> _Task details_:
Leave out the pictures and transcribe every entry below exactly.

> _Data in this exercise_:
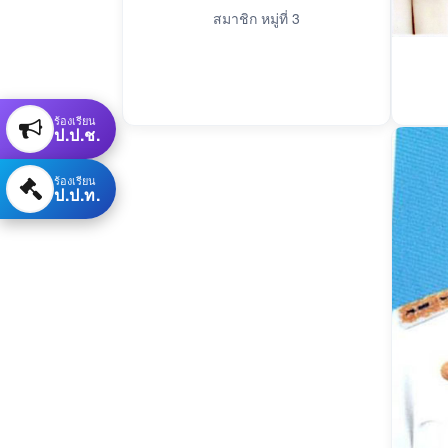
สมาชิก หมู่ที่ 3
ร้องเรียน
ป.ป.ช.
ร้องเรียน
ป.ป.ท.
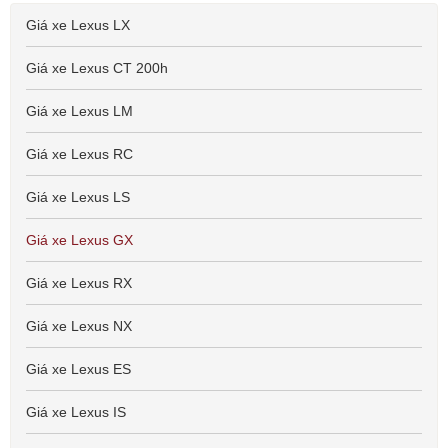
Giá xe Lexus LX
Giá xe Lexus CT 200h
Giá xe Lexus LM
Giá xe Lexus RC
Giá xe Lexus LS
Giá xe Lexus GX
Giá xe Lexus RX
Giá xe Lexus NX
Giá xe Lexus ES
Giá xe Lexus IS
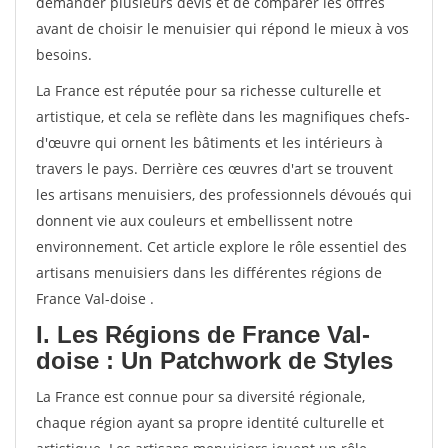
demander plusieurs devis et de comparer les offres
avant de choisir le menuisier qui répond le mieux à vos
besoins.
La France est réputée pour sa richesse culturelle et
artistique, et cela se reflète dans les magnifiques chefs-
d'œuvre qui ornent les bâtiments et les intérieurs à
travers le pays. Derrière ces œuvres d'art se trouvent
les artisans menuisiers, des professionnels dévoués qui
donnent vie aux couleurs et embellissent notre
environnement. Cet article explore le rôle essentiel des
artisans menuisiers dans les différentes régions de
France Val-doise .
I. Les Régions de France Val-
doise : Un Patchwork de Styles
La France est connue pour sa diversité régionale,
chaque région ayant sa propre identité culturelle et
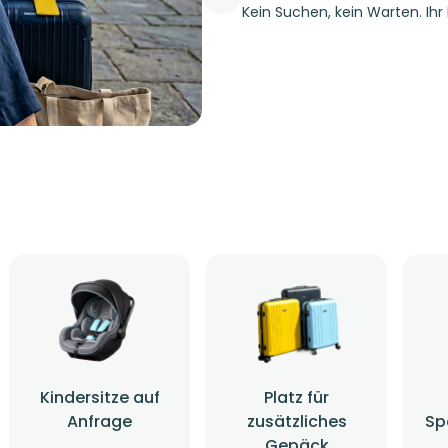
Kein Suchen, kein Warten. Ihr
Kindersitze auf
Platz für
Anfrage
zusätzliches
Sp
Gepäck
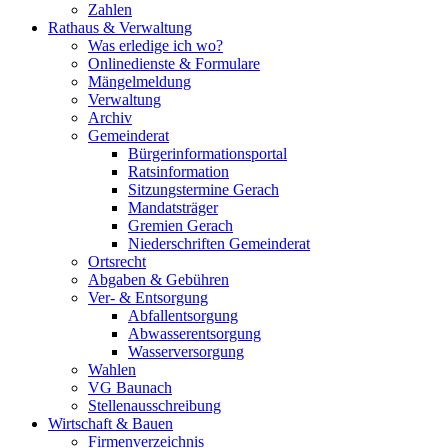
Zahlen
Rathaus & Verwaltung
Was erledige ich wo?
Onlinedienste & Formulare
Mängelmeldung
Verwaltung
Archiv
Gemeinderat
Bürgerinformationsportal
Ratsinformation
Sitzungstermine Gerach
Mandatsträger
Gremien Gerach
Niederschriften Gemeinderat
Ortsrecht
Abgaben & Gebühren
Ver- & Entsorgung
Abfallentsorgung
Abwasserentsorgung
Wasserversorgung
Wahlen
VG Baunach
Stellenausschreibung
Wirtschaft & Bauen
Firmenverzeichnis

> _Finished exercise_:
สมาชิก หมู่ที่ 3
ร้องเรียน
ป.ป.ช.
ร้องเรียน
ป.ป.ท.
Giá xe Lexus LX
Giá xe Lexus CT 200h
Giá xe Lexus LM
Giá xe Lexus RC
Giá xe Lexus LS
Giá xe Lexus GX
Giá xe Lexus RX
Giá xe Lexus NX
Giá xe Lexus ES
Giá xe Lexus IS
demander plusieurs devis et de comparer les offres
avant de choisir le menuisier qui répond le mieux à vos
besoins.
La France est réputée pour sa richesse culturelle et
artistique, et cela se reflète dans les magnifiques chefs-
d'œuvre qui ornent les bâtiments et les intérieurs à
travers le pays. Derrière ces œuvres d'art se trouvent
les artisans menuisiers, des professionnels dévoués qui
donnent vie aux couleurs et embellissent notre
environnement. Cet article explore le rôle essentiel des
artisans menuisiers dans les différentes régions de
France Val-doise .
I. Les Régions de France Val-
doise : Un Patchwork de Styles
La France est connue pour sa diversité régionale,
chaque région ayant sa propre identité culturelle et
Kein Suchen, kein Warten. Ihr
Kindersitze auf
Platz für
Anfrage
zusätzliches
Sp
Gepäck
Zahlen
Rathaus & Verwaltung
Was erledige ich wo?
Onlinedienste & Formulare
Mängelmeldung
Verwaltung
Archiv
Gemeinderat
Bürgerinformationsportal
Ratsinformation
Sitzungstermine Gerach
Mandatsträger
Gremien Gerach
Niederschriften Gemeinderat
Ortsrecht
Abgaben & Gebühren
Ver- & Entsorgung
Abfallentsorgung
Abwasserentsorgung
Wasserversorgung
Wahlen
VG Baunach
Stellenausschreibung
Wirtschaft & Bauen
Firmenverzeichnis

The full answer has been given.